**PROBLEM DESCRIPTION**
The whole listing is to be reproduced exactly as given.

**DATA EXCERPTS**
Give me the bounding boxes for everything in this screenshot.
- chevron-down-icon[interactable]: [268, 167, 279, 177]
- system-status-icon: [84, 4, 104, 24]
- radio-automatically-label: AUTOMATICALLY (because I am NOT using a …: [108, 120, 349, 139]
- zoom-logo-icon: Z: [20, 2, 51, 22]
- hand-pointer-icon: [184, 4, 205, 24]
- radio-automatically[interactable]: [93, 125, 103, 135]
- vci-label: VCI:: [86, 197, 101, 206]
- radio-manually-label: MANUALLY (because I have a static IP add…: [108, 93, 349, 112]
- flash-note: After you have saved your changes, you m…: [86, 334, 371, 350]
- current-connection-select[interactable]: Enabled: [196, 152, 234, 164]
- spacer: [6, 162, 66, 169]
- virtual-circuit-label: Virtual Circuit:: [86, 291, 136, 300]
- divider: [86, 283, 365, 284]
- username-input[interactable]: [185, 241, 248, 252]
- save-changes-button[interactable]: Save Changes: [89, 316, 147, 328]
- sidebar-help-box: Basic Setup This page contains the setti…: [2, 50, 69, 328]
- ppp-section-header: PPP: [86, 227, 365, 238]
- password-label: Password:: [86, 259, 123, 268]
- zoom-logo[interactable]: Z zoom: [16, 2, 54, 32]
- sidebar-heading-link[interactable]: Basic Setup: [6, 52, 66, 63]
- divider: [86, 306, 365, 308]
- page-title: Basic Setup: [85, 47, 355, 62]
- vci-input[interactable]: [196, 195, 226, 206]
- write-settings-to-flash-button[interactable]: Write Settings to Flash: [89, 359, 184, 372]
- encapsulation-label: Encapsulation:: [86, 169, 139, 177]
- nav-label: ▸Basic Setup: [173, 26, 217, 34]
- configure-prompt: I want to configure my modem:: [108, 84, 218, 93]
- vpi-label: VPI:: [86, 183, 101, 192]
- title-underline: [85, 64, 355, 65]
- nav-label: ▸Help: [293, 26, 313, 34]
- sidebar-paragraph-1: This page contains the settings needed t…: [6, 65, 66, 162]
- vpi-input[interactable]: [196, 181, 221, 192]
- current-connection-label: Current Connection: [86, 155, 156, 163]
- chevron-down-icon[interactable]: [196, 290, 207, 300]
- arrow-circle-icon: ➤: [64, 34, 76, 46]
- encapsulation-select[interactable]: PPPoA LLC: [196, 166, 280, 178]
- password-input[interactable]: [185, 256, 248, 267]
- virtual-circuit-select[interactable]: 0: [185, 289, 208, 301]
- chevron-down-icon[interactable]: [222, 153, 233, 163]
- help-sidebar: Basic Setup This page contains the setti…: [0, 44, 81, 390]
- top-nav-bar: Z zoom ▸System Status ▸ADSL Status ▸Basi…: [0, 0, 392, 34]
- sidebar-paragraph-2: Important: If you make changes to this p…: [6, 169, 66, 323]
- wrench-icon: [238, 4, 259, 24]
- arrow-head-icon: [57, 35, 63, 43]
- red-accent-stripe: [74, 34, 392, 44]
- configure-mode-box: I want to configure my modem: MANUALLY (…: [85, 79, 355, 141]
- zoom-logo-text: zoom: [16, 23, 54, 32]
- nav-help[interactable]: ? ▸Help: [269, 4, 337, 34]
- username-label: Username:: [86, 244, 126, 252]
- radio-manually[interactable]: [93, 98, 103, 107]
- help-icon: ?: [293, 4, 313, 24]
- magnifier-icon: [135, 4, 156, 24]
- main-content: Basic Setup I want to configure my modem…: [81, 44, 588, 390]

**SOLVED EXERCISE**
Give me the bounding boxes for everything in this screenshot.
- chevron-down-icon[interactable]: [268, 167, 279, 177]
- system-status-icon: [84, 4, 104, 24]
- radio-automatically-label: AUTOMATICALLY (because I am NOT using a …: [108, 120, 349, 139]
- zoom-logo-icon: Z: [20, 2, 51, 22]
- hand-pointer-icon: [184, 4, 205, 24]
- radio-automatically[interactable]: [93, 125, 103, 135]
- vci-label: VCI:: [86, 197, 101, 206]
- radio-manually-label: MANUALLY (because I have a static IP add…: [108, 93, 349, 112]
- flash-note: After you have saved your changes, you m…: [86, 334, 371, 350]
- current-connection-select[interactable]: Enabled: [196, 152, 234, 164]
- spacer: [6, 162, 66, 169]
- virtual-circuit-label: Virtual Circuit:: [86, 291, 136, 300]
- divider: [86, 283, 365, 284]
- username-input[interactable]: [185, 241, 248, 252]
- save-changes-button[interactable]: Save Changes: [89, 316, 147, 328]
- sidebar-help-box: Basic Setup This page contains the setti…: [2, 50, 69, 328]
- ppp-section-header: PPP: [86, 227, 365, 238]
- password-label: Password:: [86, 259, 123, 268]
- zoom-logo[interactable]: Z zoom: [16, 2, 54, 32]
- sidebar-heading-link[interactable]: Basic Setup: [6, 52, 66, 63]
- divider: [86, 306, 365, 308]
- page-title: Basic Setup: [85, 47, 355, 62]
- vci-input[interactable]: [196, 195, 226, 206]
- write-settings-to-flash-button[interactable]: Write Settings to Flash: [89, 359, 184, 372]
- encapsulation-label: Encapsulation:: [86, 169, 139, 177]
- nav-label: ▸Basic Setup: [173, 26, 217, 34]
- configure-prompt: I want to configure my modem:: [108, 84, 218, 93]
- vpi-label: VPI:: [86, 183, 101, 192]
- title-underline: [85, 64, 355, 65]
- nav-label: ▸Help: [293, 26, 313, 34]
- sidebar-paragraph-1: This page contains the settings needed t…: [6, 65, 66, 162]
- vpi-input[interactable]: [196, 181, 221, 192]
- current-connection-label: Current Connection: [86, 155, 156, 163]
- chevron-down-icon[interactable]: [196, 290, 207, 300]
- arrow-circle-icon: ➤: [64, 34, 76, 46]
- encapsulation-select[interactable]: PPPoA LLC: [196, 166, 280, 178]
- password-input[interactable]: [185, 256, 248, 267]
- virtual-circuit-select[interactable]: 0: [185, 289, 208, 301]
- chevron-down-icon[interactable]: [222, 153, 233, 163]
- help-sidebar: Basic Setup This page contains the setti…: [0, 44, 81, 390]
- top-nav-bar: Z zoom ▸System Status ▸ADSL Status ▸Basi…: [0, 0, 392, 34]
- sidebar-paragraph-2: Important: If you make changes to this p…: [6, 169, 66, 323]
- wrench-icon: [238, 4, 259, 24]
- arrow-head-icon: [57, 35, 63, 43]
- red-accent-stripe: [74, 34, 392, 44]
- configure-mode-box: I want to configure my modem: MANUALLY (…: [85, 79, 355, 141]
- zoom-logo-text: zoom: [16, 23, 54, 32]
- nav-help[interactable]: ? ▸Help: [269, 4, 337, 34]
- username-label: Username:: [86, 244, 126, 252]
- radio-manually[interactable]: [93, 98, 103, 107]
- help-icon: ?: [293, 4, 313, 24]
- magnifier-icon: [135, 4, 156, 24]
- main-content: Basic Setup I want to configure my modem…: [81, 44, 588, 390]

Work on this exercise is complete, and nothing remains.